The 1/2.3 sensor size is terribly small. I find with my DJI drones, they're pretty good for broad landscapes in good light, but in golden hour or darker, it's sludgy mud. I know it's a lot to ask for a larger sensor on a drone this small, but I do hope that they think about aps-c in the refreshes of the larger ones. Getting a rig that could carry a DSLR is still pretty prohibitive.


----------



## spice5.com (Jan 22, 2018)

I have to agree with Tiggy. Shoving nearly 3X the pixels onto the same size sensor which was already REALLY bad in any kind of sub-optimal lighting doesn't sound like a recipe for better images. Google's Pixel has shown that image processing on the software side is getting pretty dang good and can make up some of the difference so I guess we'll see what the real world results are but I would have much preferred a micro four thirds sensor at 24 megapixels.


----------



## honestlo (Jan 23, 2018)

andrei1989 said:


> i'm a bit frustrated tbh...i just got the spark for christmas..i don't use it for video but i like the photos that come out of its 12MP camera - super detailed, i was impressed - and now this comes out with 32 juicy megapixels!!! hopefully also raw shooting...maybe i'll make the switch sometime in summer..



32MP is the resolution in panaroma mode and I think the sensor is about 12MP only.


----------



## jolyonralph (Jan 23, 2018)

The sensor is only 12mp in the new mavic air.


----------



## andrei1989 (Jan 23, 2018)

yes, true, it's still 12mp...this wasn't mentioned in the original rumor

this takes 25 photos to make a 32mp panorama but...the spark takes 21 in panorama mode..and in LR i created a 60mp photo (11549x5281)


----------



## Chaitanya (Jan 23, 2018)

Drone has been announced:
https://photorumors.com/2018/01/23/dji-mavic-air-compact-drone-announced/#more-94669


----------



## Ladislav (Jan 23, 2018)

spice5.com said:


> I have to agree with Tiggy. Shoving nearly 3X the pixels onto the same size sensor which was already REALLY bad in any kind of sub-optimal lighting doesn't sound like a recipe for better images. Google's Pixel has shown that image processing on the software side is getting pretty dang good and can make up some of the difference so I guess we'll see what the real world results are but I would have much preferred a micro four thirds sensor at 24 megapixels.

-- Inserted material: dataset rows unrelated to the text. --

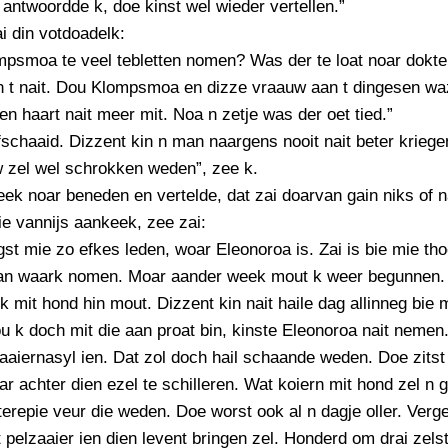
” antwoordde k, doe kinst wel wieder vertellen.”
i din votdoadelk:
mpsmoa te veel tebletten nomen? Was der te loat noar dokt
n t nait. Dou Klompsmoa en dizze vraauw aan t dingesen wa
en haart nait meer mit. Noa n zetje was der oet tied.”
schaaid. Dizzent kin n man naargens nooit nait beter krieg
w zel wel schrokken weden”, zee k.
ek noar beneden en vertelde, dat zai doarvan gain niks of 
e vannijs aankeek, zee zai:
st mie zo efkes leden, woar Eleonoroa is. Zai is bie mie th
van waark nomen. Moar aander week mout k weer begunnen.
 k mit hond hin mout. Dizzent kin nait haile dag allinneg bie 
 k doch mit die aan proat bin, kinste Eleonoroa nait nemen
daaiernasyl ien. Dat zol doch hail schaande weden. Doe zits
ar achter dien ezel te schilleren. Wat koiern mit hond zel n 
repie veur die weden. Doe worst ook al n dagje oller. Verge
lt pelzaaier ien dien levent bringen zel. Honderd om drai zelst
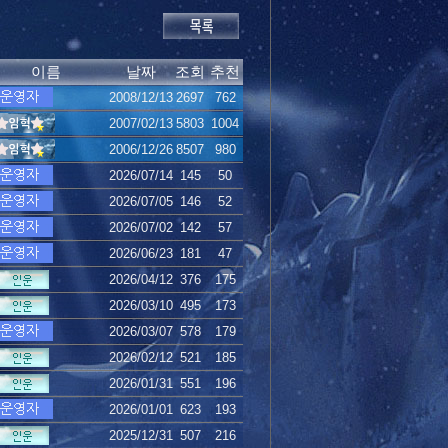
이름
날짜
조회
추천
2008/12/13
2697
762
2007/02/13
5803
1004
2006/12/26
8507
980
2026/07/14
145
50
2026/07/05
146
52
2026/07/02
142
57
2026/06/23
181
47
2026/04/12
376
175
2026/03/10
495
173
2026/03/07
578
179
2026/02/12
521
185
2026/01/31
551
196
2026/01/01
623
193
2025/12/31
507
216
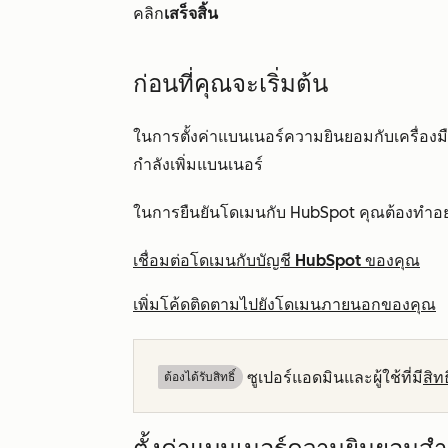
คลิก
เสร็จสิ้น
ก่อนที่คุณจะเริ่มต้น
ในการตั้งค่าแบนเนอร์ความยินยอมกับเครื่องมื
กำลังเพิ่มแบนเนอร์
ในการยืนยันโดเมนกับ HubSpot คุณต้องทำอย่า
เชื่อมต่อโดเมนกับบัญชี HubSpot ของคุณ
เพิ่มโค้ดติดตามไปยังโดเมนภายนอกของคุณ
ซูเปอร์แอดมินและผู้ใช้ที่มี
สิท
ต้องได้รับสิทธิ์​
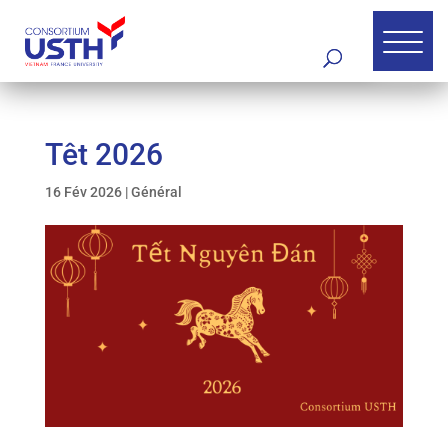
Têt 2026
16 Fév 2026
|
Général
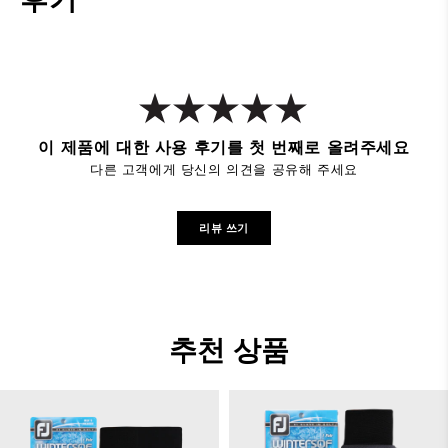
후기
이 제품에 대한 사용 후기를 첫 번째로 올려주세요
다른 고객에게 당신의 의견을 공유해 주세요
리뷰 쓰기
추천 상품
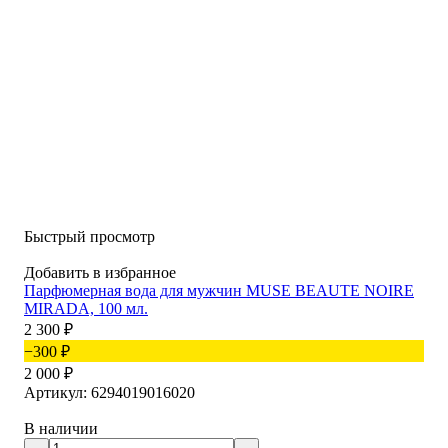
Быстрый просмотр
Добавить в избранное
Парфюмерная вода для мужчин MUSE BEAUTE NOIRE
MIRADA, 100 мл.
2 300
₽
−300
₽
2 000
₽
Артикул: 6294019016020
В наличии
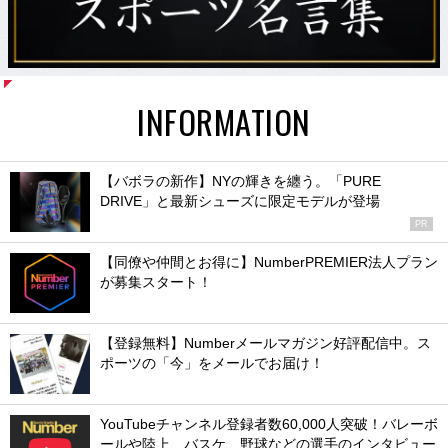
INFORMATION
【バボラの新作】NYの輝きを纏う。「PURE
DRIVE」と最新シューズに限定モデルが登場
PR
【同僚や仲間とお得に】NumberPREMIER法人プラン
が募集スタート！
【登録無料】Numberメールマガジン好評配信中。ス
ポーツの「今」をメールでお届け！
YouTubeチャンネル登録者数60,000人突破！バレーボ
ールや陸上、バスケ、野球などの選手のインタビュー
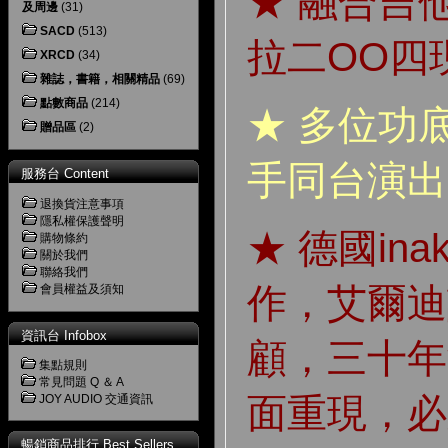
★ 融合吉
及周邊
(31)
SACD
(513)
拉二OO四
XRCD
(34)
雜誌，書籍，相關精品
(69)
點數商品
(214)
★ 多位功
贈品區
(2)
手同台演出
服務台 Content
退換貨注意事項
隱私權保護聲明
★ 德國ina
購物條約
關於我們
聯絡我們
作，艾爾迪
會員權益及須知
資訊台 Infobox
顧，三十年
集點規則
常見問題 Q ＆ A
面重現，必
JOY AUDIO 交通資訊
暢銷商品排行 Best Sellers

Bigger sensor means bigger camera and lens. That all affects size of the drone and the cost. DJI has micro four thirds setup in Zenmuse camera which can be mounted only to Inspire drones. Be ready to pay ten+ grands for that.

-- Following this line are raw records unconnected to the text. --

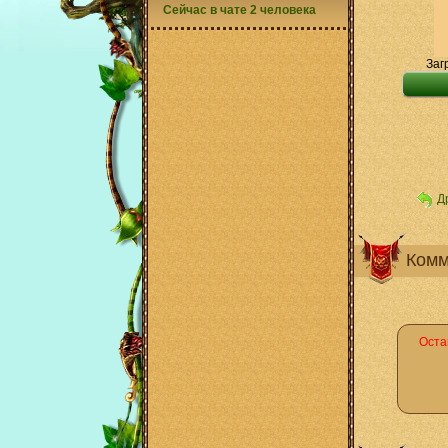
Сейчас в чате 2 человека
Заг
Д
Комм
Оста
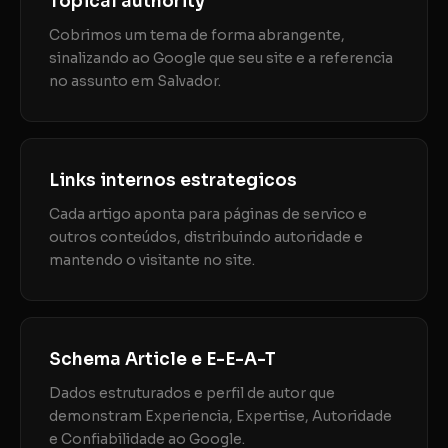
Topical authority
Cobrimos um tema de forma abrangente,
sinalizando ao Google que seu site e a referencia
no assunto em Salvador.
Links internos estrategicos
Cada artigo aponta para páginas de servico e
outros conteúdos, distribuindo autoridade e
mantendo o visitante no site.
Schema Article e E-E-A-T
Dados estruturados e perfil de autor que
demonstram Experiencia, Expertise, Autoridade
e Confiabilidade ao Google.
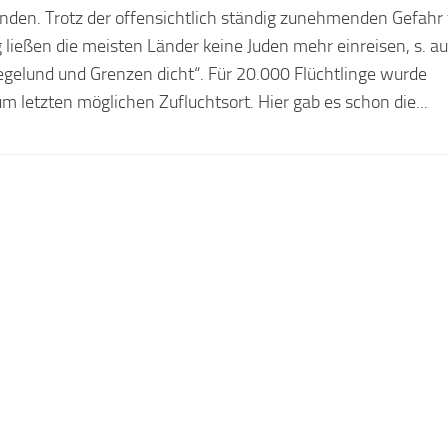
den. Trotz der offensichtlich ständig zunehmenden Gefahr f
 ließen die meisten Länder keine Juden mehr einreisen, s. a
egelund und Grenzen dicht“. Für 20.000 Flüchtlinge wurde
 letzten möglichen Zufluchtsort. Hier gab es schon die...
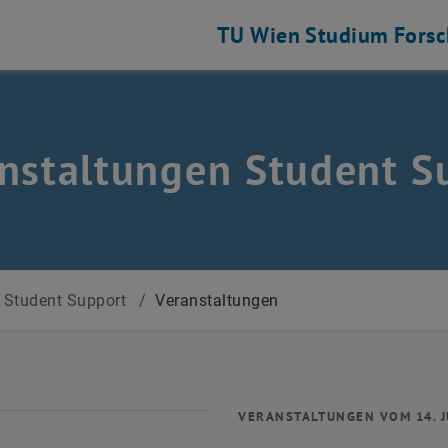
TU Wien
Studium
Fors
nstaltungen Student S
Student Support
/
Veranstaltungen
VERANSTALTUNGEN VOM 14. J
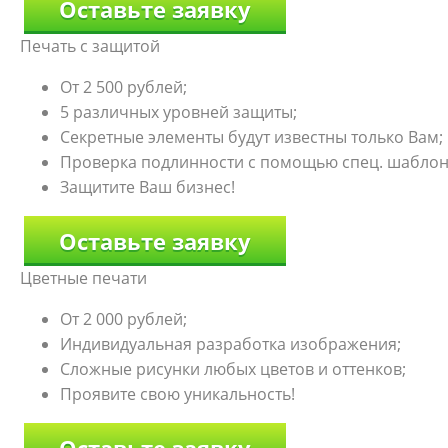
Оставьте заявку
Печать с защитой
От 2 500 рублей;
5 различных уровней защиты;
Секретные элементы будут известны только Вам;
Проверка подлинности с помощью спец. шаблон
Защитите Ваш бизнес!
Оставьте заявку
Цветные печати
От 2 000 рублей;
Индивидуальная разработка изображения;
Сложные рисунки любых цветов и оттенков;
Проявите свою уникальность!
Оставьте заявку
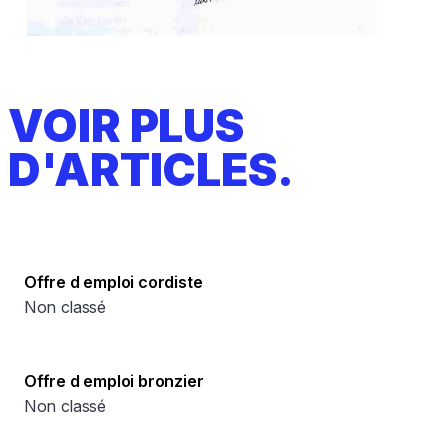
VOIR PLUS
D'ARTICLES.
Offre d emploi cordiste
Non classé
Offre d emploi bronzier
Non classé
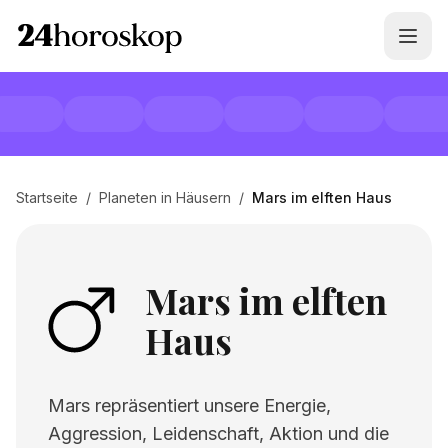
Startseite
/
Planeten in Häusern
/
Mars im elften Haus
Mars im elften
Haus
Mars repräsentiert unsere Energie,
Aggression, Leidenschaft, Aktion und die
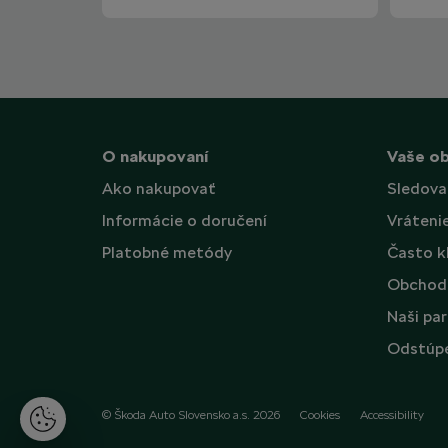
O nakupovaní
Vaše o
Ako nakupovať
Sledova
Informácie o doručení
Vráteni
Platobné metódy
Často k
Obchod
Naši par
Odstúpe
© Škoda Auto Slovensko a.s. 2026
Cookies
Accessibility
S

I would be happy with 1" camera from Phantom 4 Pro. Mavic Air isn't product I was hoping for so the waiting continues.


----------



## KeithBreazeal (Jan 23, 2018)

I guess I was somewhat close. LOL
From the initial teaser thread: "Key words- insignificant size
My best guess is it will be 4 inches folded. Truly palm size and totally integrated with all the stellar nav and collision avoidance. Maneuvering level- Bat."


----------